Esa estampa en el ‘súper’ se ha repetido desde entonces, cada vez son más los turistas con edad de estudiar que campan a sus anchas por zonas como Jacint Verdaguer, Pere Garau, Arxiduc, Bons Aires... Y qué decir si le toca a uno como vecino alguno de esos hostales, donde el orden y la educación no existen, y el caos y la fiesta abundan por doquier.

La gentrificación, como cualquier otra ‘enfermedad’, tiene síntomas. Si en su barrio abre una cafetería de especialidad, un hotelito cuco o tiendas que sirven alcohol hasta la madrugada, mala señal. Y, por supuesto, los alquileres se disparan. El coste medio, según los estudios, es de entre 1.200 y 1.300 euros al mes; la misma cifra que el salario mínimo interprofesional. ¿Cómo puede pagar un residente esa mensualidad? ¿Serán capaces de independizarse los jóvenes? ¿Los cuarentones tendrán que volver a casa de sus padres obligados ante esta desesperante situación? ¿Hasta dónde va a llegar esta escalada de precios? Preguntas sin respuesta.

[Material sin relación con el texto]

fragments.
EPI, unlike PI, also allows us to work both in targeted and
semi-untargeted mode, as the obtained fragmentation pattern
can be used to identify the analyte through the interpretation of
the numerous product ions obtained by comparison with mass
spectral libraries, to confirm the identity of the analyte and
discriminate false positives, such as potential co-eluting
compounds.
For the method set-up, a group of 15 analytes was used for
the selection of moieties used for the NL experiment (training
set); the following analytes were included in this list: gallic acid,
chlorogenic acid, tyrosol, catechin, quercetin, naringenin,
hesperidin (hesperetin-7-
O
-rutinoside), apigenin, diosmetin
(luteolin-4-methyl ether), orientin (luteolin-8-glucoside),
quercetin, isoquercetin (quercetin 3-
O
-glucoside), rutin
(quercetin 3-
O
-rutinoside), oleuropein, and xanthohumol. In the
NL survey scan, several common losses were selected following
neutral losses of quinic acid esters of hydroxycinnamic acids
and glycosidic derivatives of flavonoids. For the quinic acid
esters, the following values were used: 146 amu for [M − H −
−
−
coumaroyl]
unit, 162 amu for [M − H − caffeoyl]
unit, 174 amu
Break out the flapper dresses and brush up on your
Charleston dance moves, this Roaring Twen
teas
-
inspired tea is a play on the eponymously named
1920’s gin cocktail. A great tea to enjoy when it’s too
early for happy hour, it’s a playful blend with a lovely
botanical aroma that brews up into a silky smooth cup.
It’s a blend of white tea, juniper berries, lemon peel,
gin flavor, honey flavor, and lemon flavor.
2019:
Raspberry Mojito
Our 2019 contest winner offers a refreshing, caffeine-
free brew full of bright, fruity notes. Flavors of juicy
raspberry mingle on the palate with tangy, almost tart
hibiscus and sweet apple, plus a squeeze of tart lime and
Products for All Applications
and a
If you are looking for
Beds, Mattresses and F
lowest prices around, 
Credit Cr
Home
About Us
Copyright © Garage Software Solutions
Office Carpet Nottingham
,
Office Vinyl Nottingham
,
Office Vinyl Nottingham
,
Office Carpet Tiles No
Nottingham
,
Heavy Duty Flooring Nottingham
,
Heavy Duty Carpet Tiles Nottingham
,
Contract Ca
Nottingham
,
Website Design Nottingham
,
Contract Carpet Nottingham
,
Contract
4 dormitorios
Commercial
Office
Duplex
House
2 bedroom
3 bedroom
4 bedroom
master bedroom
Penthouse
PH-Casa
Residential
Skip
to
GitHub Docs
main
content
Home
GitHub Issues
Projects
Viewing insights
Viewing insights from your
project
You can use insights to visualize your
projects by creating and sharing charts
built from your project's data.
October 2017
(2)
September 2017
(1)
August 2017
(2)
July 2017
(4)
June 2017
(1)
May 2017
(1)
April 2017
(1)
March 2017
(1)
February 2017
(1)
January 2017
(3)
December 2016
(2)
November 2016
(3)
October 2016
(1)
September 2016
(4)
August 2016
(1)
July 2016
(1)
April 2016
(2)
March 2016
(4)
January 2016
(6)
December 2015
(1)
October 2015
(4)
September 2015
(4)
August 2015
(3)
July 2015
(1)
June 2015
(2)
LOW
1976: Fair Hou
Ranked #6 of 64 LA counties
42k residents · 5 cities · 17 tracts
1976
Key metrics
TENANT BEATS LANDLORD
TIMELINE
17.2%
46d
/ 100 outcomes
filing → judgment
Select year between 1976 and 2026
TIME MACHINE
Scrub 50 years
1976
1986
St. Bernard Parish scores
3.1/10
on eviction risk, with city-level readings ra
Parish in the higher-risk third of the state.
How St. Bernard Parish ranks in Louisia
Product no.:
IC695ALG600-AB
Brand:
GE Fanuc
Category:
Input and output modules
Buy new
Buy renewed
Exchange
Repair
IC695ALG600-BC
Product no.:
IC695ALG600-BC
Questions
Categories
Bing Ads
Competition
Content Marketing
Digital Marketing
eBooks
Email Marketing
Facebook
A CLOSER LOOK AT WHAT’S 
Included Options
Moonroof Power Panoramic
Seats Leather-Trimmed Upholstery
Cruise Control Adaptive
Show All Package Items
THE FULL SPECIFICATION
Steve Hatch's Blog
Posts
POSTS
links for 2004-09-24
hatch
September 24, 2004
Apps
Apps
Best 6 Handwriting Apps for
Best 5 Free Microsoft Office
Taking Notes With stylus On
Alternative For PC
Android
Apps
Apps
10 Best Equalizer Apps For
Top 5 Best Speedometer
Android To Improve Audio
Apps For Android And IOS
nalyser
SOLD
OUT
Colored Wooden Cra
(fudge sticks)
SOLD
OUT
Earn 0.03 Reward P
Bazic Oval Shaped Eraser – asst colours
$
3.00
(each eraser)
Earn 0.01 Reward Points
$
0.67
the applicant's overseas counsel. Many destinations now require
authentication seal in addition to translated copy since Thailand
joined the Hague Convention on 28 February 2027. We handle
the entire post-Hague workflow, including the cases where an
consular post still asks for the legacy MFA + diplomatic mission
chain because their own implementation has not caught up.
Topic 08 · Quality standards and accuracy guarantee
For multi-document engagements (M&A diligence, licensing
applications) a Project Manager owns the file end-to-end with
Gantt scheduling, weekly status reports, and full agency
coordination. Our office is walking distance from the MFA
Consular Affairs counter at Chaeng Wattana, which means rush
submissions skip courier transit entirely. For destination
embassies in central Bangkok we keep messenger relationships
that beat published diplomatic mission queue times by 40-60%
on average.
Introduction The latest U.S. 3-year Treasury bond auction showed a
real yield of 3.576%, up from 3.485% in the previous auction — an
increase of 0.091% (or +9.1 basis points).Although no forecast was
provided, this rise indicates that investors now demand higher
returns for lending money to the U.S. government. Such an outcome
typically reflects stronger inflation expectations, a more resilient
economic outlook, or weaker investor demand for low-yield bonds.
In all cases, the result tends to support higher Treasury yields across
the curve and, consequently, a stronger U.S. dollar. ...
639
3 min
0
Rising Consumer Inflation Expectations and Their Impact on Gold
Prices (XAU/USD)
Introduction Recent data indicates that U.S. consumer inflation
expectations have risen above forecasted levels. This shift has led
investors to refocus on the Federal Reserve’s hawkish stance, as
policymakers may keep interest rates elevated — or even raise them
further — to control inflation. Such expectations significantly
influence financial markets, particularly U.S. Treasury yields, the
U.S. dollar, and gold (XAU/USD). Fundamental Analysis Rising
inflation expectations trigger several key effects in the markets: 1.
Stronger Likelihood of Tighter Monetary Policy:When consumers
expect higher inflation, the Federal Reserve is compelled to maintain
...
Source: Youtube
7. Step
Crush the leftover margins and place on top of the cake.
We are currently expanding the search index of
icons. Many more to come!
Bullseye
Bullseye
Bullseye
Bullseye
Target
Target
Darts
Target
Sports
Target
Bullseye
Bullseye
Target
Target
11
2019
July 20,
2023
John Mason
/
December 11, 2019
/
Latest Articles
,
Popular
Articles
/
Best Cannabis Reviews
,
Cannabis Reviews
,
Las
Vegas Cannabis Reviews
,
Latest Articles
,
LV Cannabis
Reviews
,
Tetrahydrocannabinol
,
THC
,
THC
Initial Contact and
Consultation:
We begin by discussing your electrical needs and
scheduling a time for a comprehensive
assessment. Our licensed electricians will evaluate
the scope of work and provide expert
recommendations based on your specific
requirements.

¿Las consecuencias? La salud mental se merma si ponemos el ejemplo de un adulto que trabaja cada día, rigurosamente, y no puede independizarse, no llega a final de mes, vive para trabajar; pero ocurre algo, la generación Z -aquellos que ahora rozan los 20 y pocos- lo tiene claro: priorizan la vida, como ellos mismos dicen: ‘No me renta trabajar’. Por supuesto que no les renta. El desánimo y la desesperanza son dos rasgos que definen perfectamente a esta nueva generación, de la que, al parecer, tenemos mucho que aprender aquellos que nos hemos criando teniendo que dar las gracias por todo. Y la culpa de todo esto, ¿quién la tiene? ¿Piensan hacer algo nuestros políticos? Déjenme que lo ponga en duda. Si no están para solucionar estos problemas, ¿para qué sirven?